Irgendwann hatte ich meinen Blick abgewandt und meine Tante hatte ihr Schweigen beendet. Sie hatte mir alles erklärt, was am nächsten Tag passieren würde und ihre letzten Worte zu mir waren: „Wenn du es vermasselst werde nicht nur ich dir wütend sein." Ich hatte mich bemüht ihr zuzuhören, aber ihre letzten Worte wären mir fast entwischt. Fast hätte ich meinen Kopf auf die Tischplatte gelegt und wäre eingeschlafen. Als sie aus dem Zimmer verschwand, und Maria aus dem Flur verscheuchte, und ich aus dem Fenster sah, bemerkte ich, dass der Abend nahte. Seltsamerweise verspürte ich keinen Hunger. Auch alle anderen Bedürfnisse schienen wegzubleiben. Ich blieb lange Zeit still sitzen und lauschte meinem Herzschlag. Meine Gedanken waren zusammenhangslos und die Erinnerungen des Tages waren zu schrecklich.

Irgendwann hob ich meinen gesenkten Kopf an, ich hatte eine Bewegung bemerkt. Schnell sah ich hin zum Fenster, auf der anderen Seite des Raumes. Ich riss zuerst erschrocken meine Augen auf, dann erkannte ich, wer da vor dem Fenster stand: mein Bruder. Ein schwaches Lächeln setzte sich mir auf die Lippen und durch die Scheibe sah ich auch auf seinem Gesicht ein Lächeln.

Sofort stand ich von meinem Stuhl auf und rannte aus dem Zimmer auf die Haustüre zu. Stürmisch öffnete ich die alte, knarrende Tür und fiel meinem mich schon erwartenden Bruder um den Hals. „Louis", seufzte ich ihm ins Ohr, „Wenn du wüsstest was mir passiert ist." Bei dem Gedanken überkam mich ein starkes Gefühl von Leere. Ich fühlte mich kalt und allein. Und einfach leer. Mein Bruder entzog sich meiner Umarmung und sah mir tief in die Augen: „Ich hab da schon so was gehört." Was, dachte ich, von wem? Zuerst musste ich aber eine andere Frage loswerden: „Als ich dort auf dem Marktplatz stand und umgekippt war, warst du dort derjenige, der mich nach Hause zurück gebracht hat? Und ich habe dich dort gesehen, in der Kneipe.
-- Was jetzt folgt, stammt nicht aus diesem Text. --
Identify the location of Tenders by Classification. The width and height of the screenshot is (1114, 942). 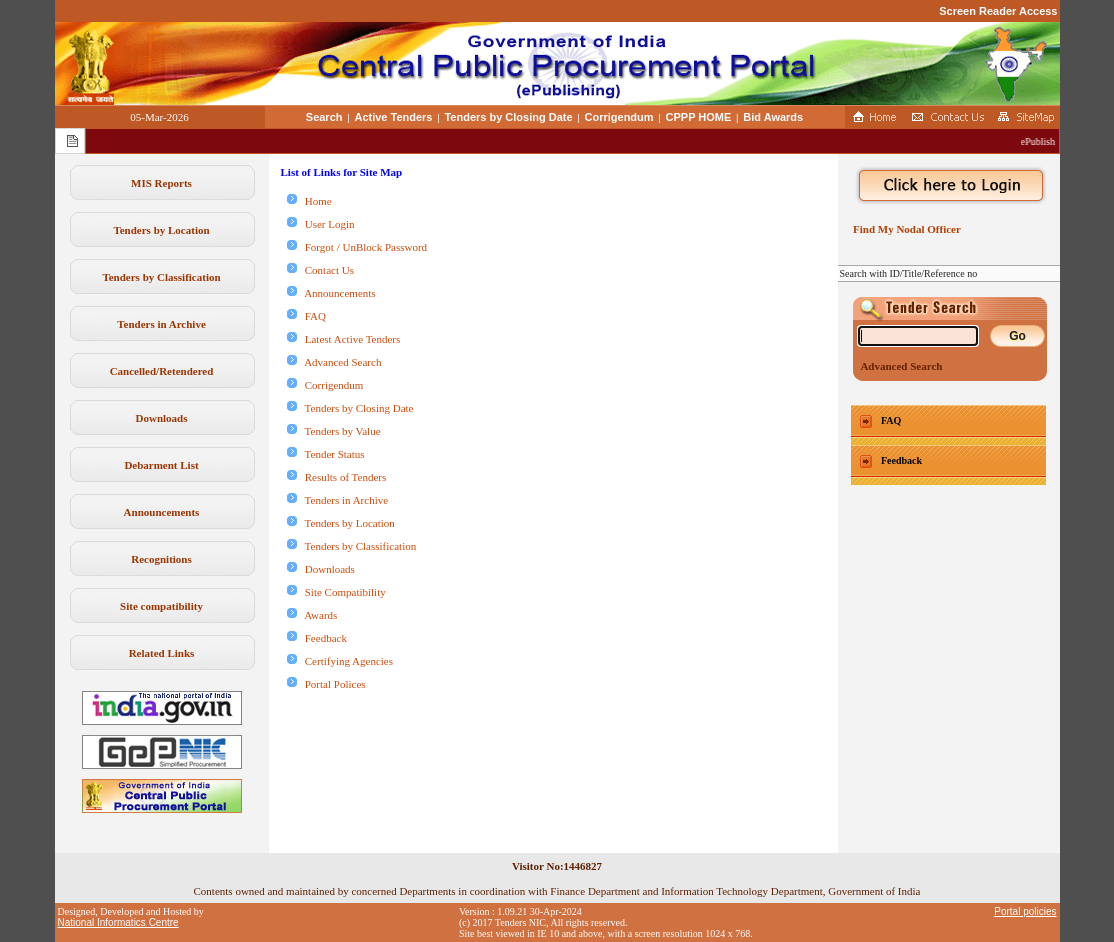
(161, 277).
Warum warst du dort?" Louis schien kein bisschen überrumpelt. Er setzte sich neben mich auf die alte Holzbank vor unserem Haus und antwortete: „Natürlich war ich es, der dich zurückgetragen hat. Dass ich dich dort gesehen habe, das war ein Zufall." Zufall? Ich glaubte ihm nicht. Mein Bruder sah mich schief von der Seite an, wobei sein großer Hut nach links rutschte, und fragte: „Wo bist du gewesen, Rebecca?" Ich setzte mich schnell aufrecht hin und antwortete: „Er hat mich zu ... zu Freunden gebracht." „Zu Freunden? Waren sie auch reich?" Als Antwort zeigte ich nur auf meine Schuhe und er schien zu verstehen. Er setzte an: „Aber du redetest gerade von irgendetwas Anderem, oder nicht?" Ganz Plötzlich entschied ich mich um und wollte ihm nicht länger von dem erzählen, was mir passiert war. Ich schenkte meinem großen Bruder ein sanftes Lächeln und sprach leise: „Ich habe schon wieder vergessen, was ich gemeint habe.